En juin 2020, François Fillon est condamné pour détournement de fonds publics et abus sociaux, peine confirmée en appel en mai 2022. Au mois de mars 2025, 24 responsables du Rassemblement ex-Front National sont condamnés, accusés de détournement de fonds publics. Le jugement en appel se tiendra à compter de janvier 2026. Nicolas Sakozy est condamné successivement à des peines de prison en mars 2021 (définitive), en septembre 2023 (en cassation) et en septembre 2025 (en appel).
Que n’a-t-on pu entendre chez certains éditorialistes, hommes ou femmes politiques, commentateurs sur ces pauvres élites, victimes des « juges rouges » ou d’instrumentalisation politique, de règlements de compte ou de cabinets noirs ? La répression de la délinquance du quotidien se fait de plus en plus implacable, avec un taux d’occupation moyen des prisons de 135,9 % (29 établissements dépassant les 200 %). Mais les forces politiques qui n’ont cessé d’aggraver cette répression devraient bénéficier de la mansuétude du fait de leur statut de délinquants en col blanc.

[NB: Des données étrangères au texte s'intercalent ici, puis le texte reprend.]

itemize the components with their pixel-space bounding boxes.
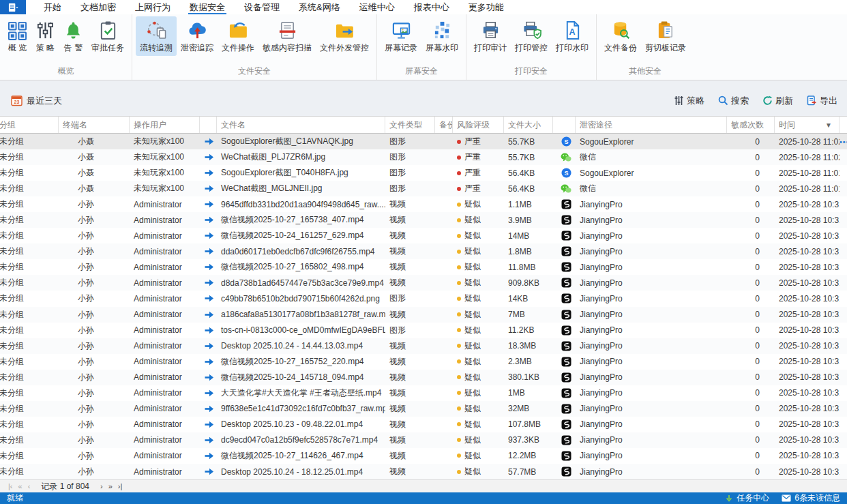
cell-backup — [435, 181, 453, 196]
filter-action-search[interactable]: 搜索 — [718, 95, 749, 107]
ribbon-button-overview-grid[interactable]: 概 览 — [3, 16, 31, 56]
cell-filetype: 图形 — [385, 291, 435, 306]
ribbon-button-print-control[interactable]: 打印管控 — [511, 16, 552, 56]
col-header-count[interactable]: 敏感次数 — [727, 117, 775, 133]
menu-tab-2[interactable]: 上网行为 — [125, 0, 180, 14]
risk-label: 严重 — [464, 167, 481, 179]
col-header-channel-icon[interactable] — [553, 117, 576, 133]
menu-tab-6[interactable]: 运维中心 — [350, 0, 404, 14]
cell-channel-icon — [553, 307, 576, 323]
table-row[interactable]: 未分组小孙Administratordc9ecd047c0a12b5f9efc5… — [0, 432, 847, 448]
menu-tab-1[interactable]: 文档加密 — [71, 0, 125, 14]
table-row[interactable]: 未分组小孙Administrator微信视频2025-10-27_165802_… — [0, 259, 847, 275]
table-row[interactable]: 未分组小孙Administrator9645dffdb331bd20d1aa90… — [0, 196, 847, 212]
table-row[interactable]: 未分组小聂未知玩家x100SogouExplorer截图_T040H8FA.jp… — [0, 165, 847, 181]
ribbon-button-file-backup[interactable]: 文件备份 — [600, 16, 641, 56]
pager-next-2[interactable]: ›| — [115, 482, 125, 490]
table-row[interactable]: 未分组小孙Administratord8da738b1ad6457447e75b… — [0, 275, 847, 291]
overview-grid-icon — [8, 20, 27, 40]
filter-action-sliders-small[interactable]: 策略 — [674, 95, 704, 107]
ribbon-button-content-scan[interactable]: 敏感内容扫描 — [258, 16, 316, 56]
time-filter-caret-icon[interactable]: ▼ — [825, 121, 832, 129]
cell-backup — [435, 212, 453, 228]
menu-tab-8[interactable]: 更多功能 — [459, 0, 514, 14]
cell-user: Administrator — [130, 291, 200, 306]
ribbon-button-file-ops-folder[interactable]: 文件操作 — [218, 16, 258, 56]
ribbon-button-trace-flow[interactable]: 流转追溯 — [136, 16, 177, 56]
cell-actions — [839, 432, 847, 448]
menu-tab-5[interactable]: 系统&网络 — [289, 0, 350, 14]
filter-action-refresh[interactable]: 刷新 — [762, 95, 793, 107]
pager-prev-1[interactable]: « — [16, 482, 25, 490]
table-row[interactable]: 未分组小聂未知玩家x100SogouExplorer截图_C1AVNAQK.jp… — [0, 134, 847, 149]
table-row[interactable]: 未分组小孙Administrator微信视频2025-10-24_145718_… — [0, 370, 847, 385]
table-row[interactable]: 未分组小孙Administrator微信视频2025-10-27_114626_… — [0, 448, 847, 464]
pager-next-0[interactable]: › — [98, 482, 106, 490]
unread-messages-button[interactable]: 6条未读信息 — [782, 492, 840, 504]
ribbon-button-outgoing-folder[interactable]: 文件外发管控 — [316, 16, 373, 56]
col-header-channel[interactable]: 泄密途径 — [576, 117, 727, 133]
pager-next-1[interactable]: » — [106, 482, 115, 490]
table-row[interactable]: 未分组小聂未知玩家x100WeChat截图_MGLJNEII.jpg图形严重56… — [0, 181, 847, 196]
table-row[interactable]: 未分组小孙Administrator微信视频2025-10-27_165738_… — [0, 212, 847, 228]
date-range-filter[interactable]: 23 最近三天 — [11, 95, 62, 107]
cell-filename: 微信视频2025-10-27_114626_467.mp4 — [217, 448, 385, 464]
app-menu-button[interactable] — [0, 0, 26, 14]
col-header-filename[interactable]: 文件名 — [217, 117, 385, 133]
ribbon-button-policy-sliders[interactable]: 策 略 — [31, 16, 59, 56]
cell-text: WeChat截图_MGLJNEII.jpg — [221, 183, 323, 194]
table-row[interactable]: 未分组小孙Administratortos-cn-i-0813c000-ce_o… — [0, 323, 847, 338]
menu-tab-4[interactable]: 设备管理 — [235, 0, 289, 14]
ribbon-button-alert-bell[interactable]: 告 警 — [59, 16, 87, 56]
col-header-user[interactable]: 操作用户 — [130, 117, 200, 133]
ribbon-button-screen-watermark[interactable]: 屏幕水印 — [421, 16, 462, 56]
col-header-filetype[interactable]: 文件类型 — [385, 117, 435, 133]
col-header-actions[interactable] — [839, 117, 847, 133]
menu-tab-0[interactable]: 开始 — [34, 0, 71, 14]
table-row[interactable]: 未分组小孙Administrator微信视频2025-10-24_161257_… — [0, 228, 847, 243]
cell-text: 0 — [755, 388, 760, 398]
table-row[interactable]: 未分组小孙Administratorc49bb78b6510b2bdd79071… — [0, 291, 847, 306]
cell-count: 0 — [727, 354, 775, 370]
ribbon-button-leak-cloud[interactable]: 泄密追踪 — [177, 16, 218, 56]
table-row[interactable]: 未分组小聂未知玩家x100WeChat截图_PLJ7ZR6M.jpg图形严重55… — [0, 149, 847, 165]
ribbon-button-screen-record[interactable]: 屏幕记录 — [381, 16, 421, 56]
menu-tab-3[interactable]: 数据安全 — [180, 0, 235, 14]
col-header-size[interactable]: 文件大小 — [504, 117, 553, 133]
cell-risk: 严重 — [453, 149, 504, 165]
col-header-risk[interactable]: 风险评级 — [453, 117, 504, 133]
col-header-group[interactable]: 分组 — [0, 117, 59, 133]
pager-prev-0[interactable]: |‹ — [5, 482, 16, 490]
cell-filename: SogouExplorer截图_T040H8FA.jpg — [217, 165, 385, 181]
col-header-backup[interactable]: 备份 — [435, 117, 453, 133]
table-row[interactable]: 未分组小孙Administrator大天造化掌#大天造化掌 #王者动态壁纸.mp… — [0, 385, 847, 401]
cell-text: 55.7KB — [508, 153, 535, 162]
ribbon-button-print-watermark[interactable]: A打印水印 — [552, 16, 593, 56]
table-row[interactable]: 未分组小孙AdministratorDesktop 2025.10.23 - 0… — [0, 417, 847, 432]
pager-prev-2[interactable]: ‹ — [25, 482, 33, 490]
col-header-time[interactable]: 时间▼ — [775, 117, 839, 133]
cell-arrow — [200, 149, 217, 165]
ribbon-button-approval-clipboard[interactable]: 审批任务 — [87, 16, 128, 56]
table-row[interactable]: 未分组小孙Administrator微信视频2025-10-27_165752_… — [0, 354, 847, 370]
cell-channel: SogouExplorer — [576, 134, 727, 149]
ribbon-button-clipboard-record[interactable]: 剪切板记录 — [641, 16, 690, 56]
risk-dot-icon — [457, 187, 461, 191]
filter-action-export[interactable]: 导出 — [807, 95, 837, 107]
cell-user: Administrator — [130, 243, 200, 259]
cell-user: Administrator — [130, 212, 200, 228]
risk-label: 疑似 — [464, 434, 481, 446]
row-actions-dots[interactable]: ••• — [839, 138, 847, 146]
table-row[interactable]: 未分组小孙Administratordda0d60171eb0edcfb67df… — [0, 243, 847, 259]
table-row[interactable]: 未分组小孙AdministratorDesktop 2025.10.24 - 1… — [0, 464, 847, 479]
table-row[interactable]: 未分组小孙AdministratorDesktop 2025.10.24 - 1… — [0, 338, 847, 354]
cell-backup — [435, 196, 453, 212]
table-row[interactable]: 未分组小孙Administrator9ff638e5e1c41d73092c16… — [0, 401, 847, 417]
print-watermark-icon: A — [563, 20, 582, 40]
col-header-terminal[interactable]: 终端名 — [59, 117, 130, 133]
task-center-button[interactable]: 任务中心 — [725, 492, 769, 504]
table-row[interactable]: 未分组小孙Administratora186cafa8a5130177a08bf… — [0, 307, 847, 323]
col-header-arrow[interactable] — [200, 117, 217, 133]
menu-tab-7[interactable]: 报表中心 — [404, 0, 459, 14]
ribbon-button-print-audit[interactable]: 打印审计 — [470, 16, 511, 56]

Au-delà de ces tentatives d’aggraver encore la justice de classe qui frappe les plus pauvres et affranchit les nantis, il convient de situer le courage des magistrats osant s’attaquer aux puissants dans un mouvement plus large. C’est celui de Mee-to qui dénonce le paradigme patriarcal établissant un rapport de domination des hommes sur les femmes. C’est la Commission indépendante sur l’inceste et les violences sexuelles faites aux enfants (CIIVISE) qui dénonce les 160 000 viols de mineurs, chaque année dans notre pays. C’est le rapport de la Commission indépendante sur les abus sexuels dans l’Église (CIASE) évaluant à 330 000 les victimes d’agressions sexuelles dans l’Église depuis 1950. C’est la vague de dénonciation de victimes de ces actes dans une dizaine d’internats scolaires catholiques. Mais surtout, c’est le changement de sensibilité d’une opinion publique qui ne tolère plus de tels comportements qu’elle a longtemps banalisés.
Un des arguments pour freiner la sanction judiciaire des responsables politiques corrompus serait d’encourager le sentiment du « tous pourris ». Les femmes qui meurent sous les coups de leur conjoint font-elles de tous les hommes des meurtriers en puissance ? Les agressions sexuelles commises par des prêtres font-elles de tous les prélats des pédophiles ? La sanction pénale des responsables politiques, pour corruption, fait-elle de tous élus des corrompus ? Poser ces questions, c’est y répondre.
De la même manière que l’augmentation statistique des cas de cancer après une campagne de prévention ne signifie pas leur aggravation, mais une meilleure détection et prise en compte, plus de condamnations pénales pour agressions sexuelles ou corruption n’induit pas une explosion de leur importance numérique, mais une plus grande révélation de leur existence, leur part d’invisibilité se réduisant d’autant.
Réjouissons-nous d’une justice qui met en pratique le principe républicain : « tous égaux devant la Loi ». Et saluons le courage des magistrats qui font leur travail, en osant s’affronter aux puissants.